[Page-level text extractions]
★ ★ ★ ★
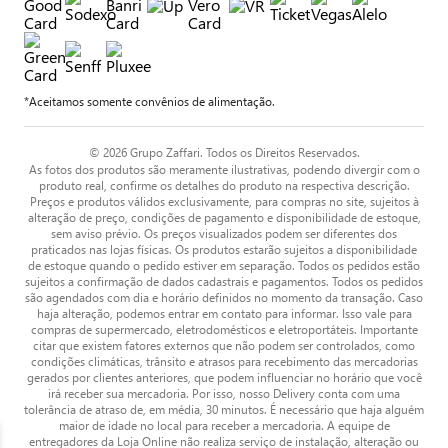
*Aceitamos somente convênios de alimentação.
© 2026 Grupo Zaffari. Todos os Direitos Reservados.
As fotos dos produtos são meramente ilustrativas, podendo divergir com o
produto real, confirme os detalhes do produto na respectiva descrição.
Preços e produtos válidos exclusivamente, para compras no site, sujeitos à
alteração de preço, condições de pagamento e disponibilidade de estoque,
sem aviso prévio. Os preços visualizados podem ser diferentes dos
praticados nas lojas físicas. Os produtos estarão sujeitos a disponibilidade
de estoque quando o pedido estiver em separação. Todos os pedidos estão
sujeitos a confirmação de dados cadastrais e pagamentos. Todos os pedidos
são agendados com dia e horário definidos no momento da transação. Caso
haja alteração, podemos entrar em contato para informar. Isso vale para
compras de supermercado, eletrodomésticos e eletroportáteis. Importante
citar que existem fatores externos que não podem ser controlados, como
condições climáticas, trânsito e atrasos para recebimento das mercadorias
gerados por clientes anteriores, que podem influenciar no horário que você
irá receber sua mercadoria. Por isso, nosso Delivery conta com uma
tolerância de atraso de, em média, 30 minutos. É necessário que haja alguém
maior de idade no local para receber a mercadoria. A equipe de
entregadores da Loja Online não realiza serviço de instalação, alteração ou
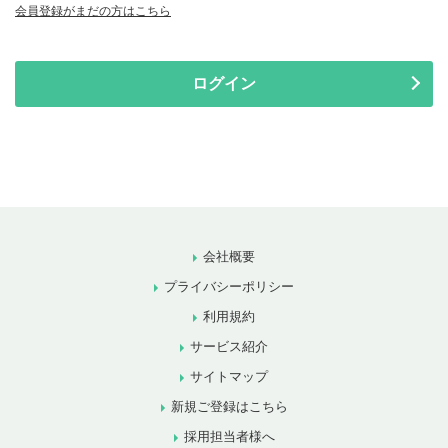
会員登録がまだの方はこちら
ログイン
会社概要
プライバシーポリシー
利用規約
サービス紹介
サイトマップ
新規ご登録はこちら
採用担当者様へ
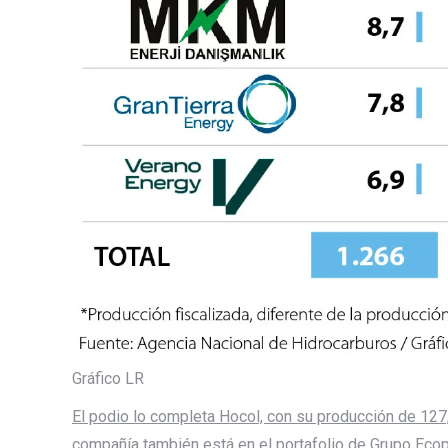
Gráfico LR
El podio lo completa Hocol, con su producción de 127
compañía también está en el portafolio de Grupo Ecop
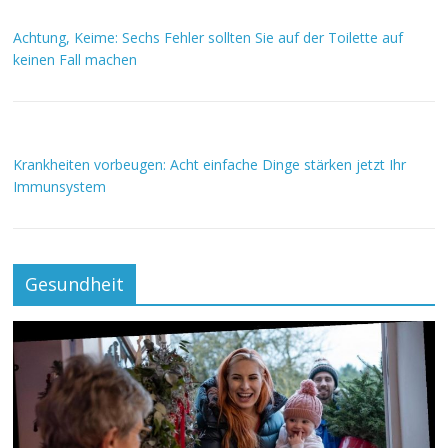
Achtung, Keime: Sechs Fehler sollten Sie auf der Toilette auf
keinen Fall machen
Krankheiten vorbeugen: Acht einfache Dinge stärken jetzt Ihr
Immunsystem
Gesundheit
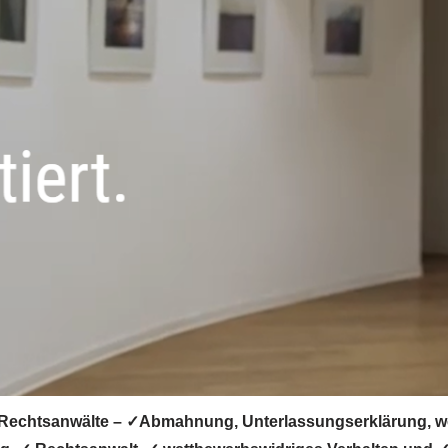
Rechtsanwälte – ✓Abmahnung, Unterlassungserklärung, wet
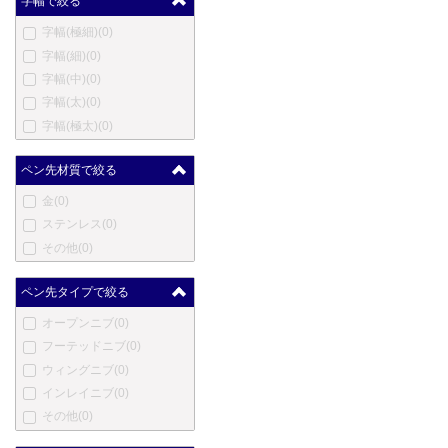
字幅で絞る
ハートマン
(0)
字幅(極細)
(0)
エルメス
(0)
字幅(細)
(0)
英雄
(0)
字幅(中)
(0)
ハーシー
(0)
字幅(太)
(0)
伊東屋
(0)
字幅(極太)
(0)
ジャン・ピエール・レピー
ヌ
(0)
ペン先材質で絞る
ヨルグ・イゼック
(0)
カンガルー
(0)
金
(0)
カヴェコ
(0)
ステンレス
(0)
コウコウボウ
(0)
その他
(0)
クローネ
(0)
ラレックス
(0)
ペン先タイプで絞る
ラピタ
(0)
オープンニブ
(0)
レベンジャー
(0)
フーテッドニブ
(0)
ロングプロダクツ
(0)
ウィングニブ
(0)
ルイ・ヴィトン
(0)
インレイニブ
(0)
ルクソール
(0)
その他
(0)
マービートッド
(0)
★ ★ ★ ★
▶ [EXERCISE]: The reply should hold only the lines from the first line of the records above through the line containing "sujeitos a confirmação", copied exactly and without pictures.

▶ [ANSWER]:
*Aceitamos somente convênios de alimentação.
© 2026 Grupo Zaffari. Todos os Direitos Reservados.
As fotos dos produtos são meramente ilustrativas, podendo divergir com o
produto real, confirme os detalhes do produto na respectiva descrição.
Preços e produtos válidos exclusivamente, para compras no site, sujeitos à
alteração de preço, condições de pagamento e disponibilidade de estoque,
sem aviso prévio. Os preços visualizados podem ser diferentes dos
praticados nas lojas físicas. Os produtos estarão sujeitos a disponibilidade
de estoque quando o pedido estiver em separação. Todos os pedidos estão
sujeitos a confirmação de dados cadastrais e pagamentos. Todos os pedidos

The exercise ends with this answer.